Lake water quality is an overarching term to describe the biochemical and physical properties of lake water and is often used as a measure of the value of lakes as a freshwater resource. However, the water quality of lakes can be affected by environmental change. In fact, trends and changes in lake water quality have shown strong correlation with synoptic weather phenomena and climatic variability (e.g. Livingstone and Padisák 2007; Gerten and Adrian 2002) with lakes now recognized as important sentinels of climate change (e.g. Adrian et al. 2009; Williamson et al. 2009). Upscaling information derived from individual measurement stations to the whole-lake scale and beyond to explore ecological issues such as regional coherence and response to environmental change requires a better understanding of system sensitivities and behaviours. In addition, the need for adequate and affordable monitoring regimes is a key requirement of national and international regulations, as well as lake water quality monitoring programmes such as the EU Water Framework Directive (WFD) and US National Lake Assessment. Such needs and requirements can only be addressed by means of techniques like remote sensing that can be applied over long temporal and spatial scales (i.e. regional, continental, and ultimately global) to produce lake water quality estimates.

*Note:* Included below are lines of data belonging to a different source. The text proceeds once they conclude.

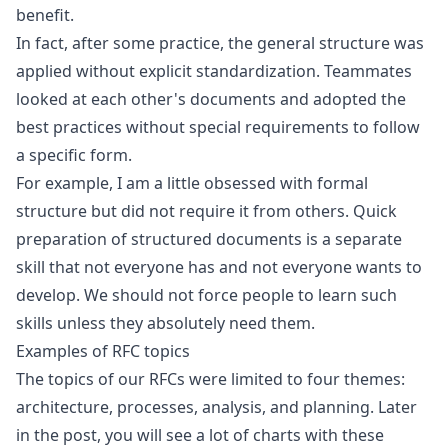
benefit.
In fact, after some practice, the general structure was
applied without explicit standardization. Teammates
looked at each other's documents and adopted the
best practices without special requirements to follow
a specific form.
For example, I am a little obsessed with formal
structure but did not require it from others. Quick
preparation of structured documents is a separate
skill that not everyone has and not everyone wants to
develop. We should not force people to learn such
skills unless they absolutely need them.
Examples of RFC topics
The topics of our RFCs were limited to four themes:
architecture, processes, analysis, and planning. Later
in the post, you will see a lot of charts with these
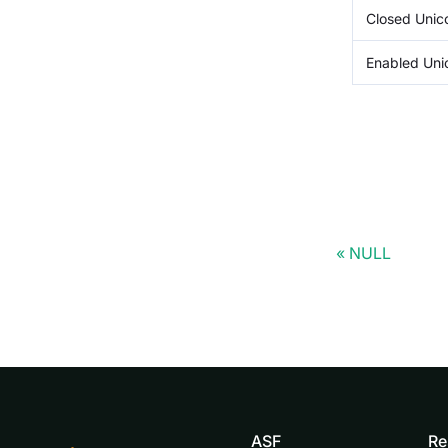
Closed Uni
Enabled Un
NULL
ASF
Re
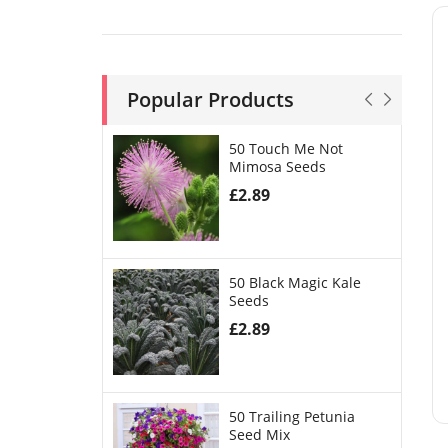
Popular Products
50 Touch Me Not
Mimosa Seeds
£
2.89
50 Black Magic Kale
Seeds
£
2.89
50 Trailing Petunia
Seed Mix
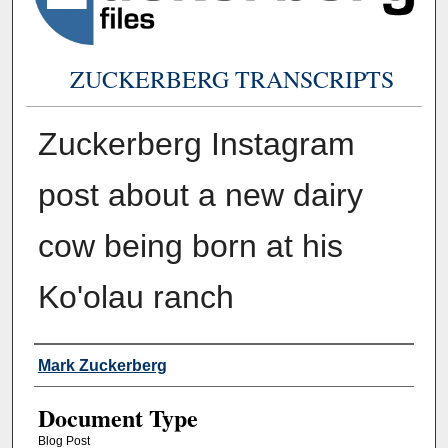
ZUCKERBERG TRANSCRIPTS
Zuckerberg Instagram
post about a new dairy
cow being born at his
Ko'olau ranch
Authors
Mark Zuckerberg
Document Type
Blog Post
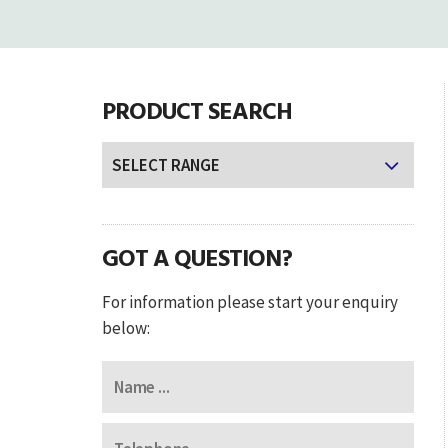
PRODUCT SEARCH
GOT A QUESTION?
For information please start your enquiry
below:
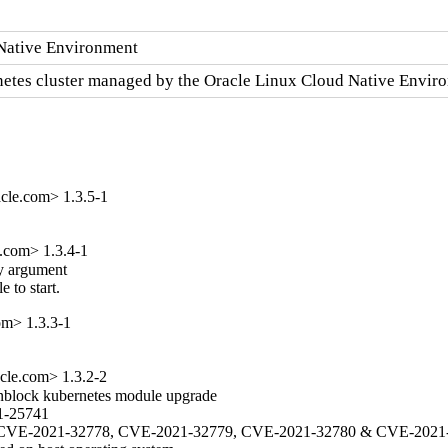
 Native Environment
ernetes cluster managed by the Oracle Linux Cloud Native Envir
cle.com> 1.3.5-1
e.com> 1.3.4-1
y argument

 to start.
om> 1.3.3-1
cle.com> 1.3.2-2
unblock kubernetes module upgrade

1-25741

777, CVE-2021-32778, CVE-2021-32779, CVE-2021-32780 & CVE-2021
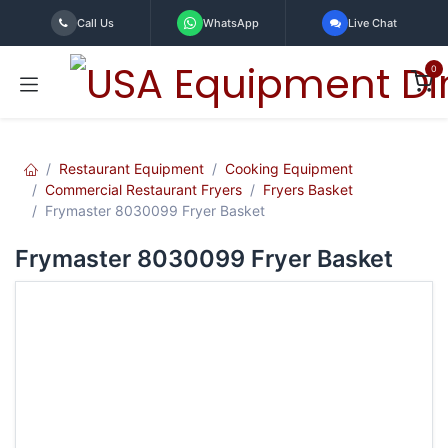
Skip to Content
Call Us
WhatsApp
Live Chat
0
Restaurant Equipment
Cooking Equipment
Commercial Restaurant Fryers
Fryers Basket
Frymaster 8030099 Fryer Basket
Frymaster 8030099 Fryer Basket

There have been many methodological approaches used to retrieve lake water quality from remote-sensing data. These can be broadly classified into empirical, semi-empirical (also known as semi-analytical), and analytical. According to Matthews (2011), the empirical approach is most often used owing to its computational simplicity and reliability in lake waters that make it more favourable than other relatively more advanced and complex methods. An example of a widely used empirically based operational algorithm for oceanic waters is the MODIS three-band ocean color algorithm (OC3) product for the estimation of chlorophyll-a (Campbell and Feng 2005; NASA Ocean Color 2009). However, despite the plethora of studies that have developed empirical algorithms to map water quality properties in lakes, as yet no operational algorithm has been developed for freshwater. This is due to the optically complex characteristics of freshwater, which is often determined by a combination of spatially and temporally variable properties, such as phytoplankton, suspended material, and coloured dissolved organic matter (CDOM), all of which affect water colour and transparency in varying degrees (IOCCG 2000, 2006). Any operational algorithm(s) to accurately map freshwater would need to account for all of these properties (phytoplankton, suspended material, and CDOM) rather than focusing on each one of them individually. For this to be achieved would require prior knowledge on lake typology to help assess the partial contribution of each property to the overall lake water quality in the waterbody under investigation, which is not generally available even for the best studied lakes in the world. For the vast majority of the estimated 117 million freshwater bodies (>0.2 ha) in the world (Verpoorter et al. 2014), information on their properties is not available, and so the potential to develop a generic empirically based algorithm becomes a major challenge.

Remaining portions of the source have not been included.